THE TASK: Within the records below, repeat each line exactly but keep every picture out of the copy.
[[ RECORDS SHOWN, beginning ]]
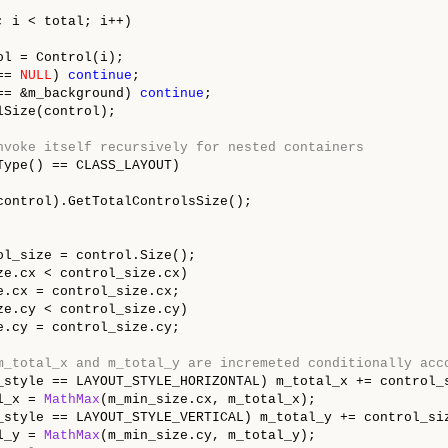
; i < total; i++)

l = Control(i);

== 
NULL
) 
continue
;

== &m_background) 
continue
;

Size(control);

nvoke itself recursively for nested containers
Type() == CLASS_LAYOUT)

control).GetTotalControlsSize();

ol_size = control.Size();

ze.cx < control_size.cx)

e.cx = control_size.cx;

ze.cy < control_size.cy)

e.cy = control_size.cy;

m_total_x and m_total_y are incremeted conditionally acc
_style == LAYOUT_STYLE_HORIZONTAL) m_total_x += control_s
l_x = 
MathMax
(m_min_size.cx, m_total_x);

_style == LAYOUT_STYLE_VERTICAL) m_total_y += control_siz
l_y = 
MathMax
(m_min_size.cy, m_total_y);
[[ RECORDS SHOWN, end ]]
SOLUTION FOR THIS TASK:
; i < total; i++)

l = Control(i);

== 
NULL
) 
continue
;

== &m_background) 
continue
;

Size(control);

nvoke itself recursively for nested containers
Type() == CLASS_LAYOUT)

control).GetTotalControlsSize();

ol_size = control.Size();

ze.cx < control_size.cx)

e.cx = control_size.cx;

ze.cy < control_size.cy)

e.cy = control_size.cy;

m_total_x and m_total_y are incremeted conditionally acc
_style == LAYOUT_STYLE_HORIZONTAL) m_total_x += control_s
l_x = 
MathMax
(m_min_size.cx, m_total_x);

_style == LAYOUT_STYLE_VERTICAL) m_total_y += control_siz
l_y = 
MathMax
(m_min_size.cy, m_total_y);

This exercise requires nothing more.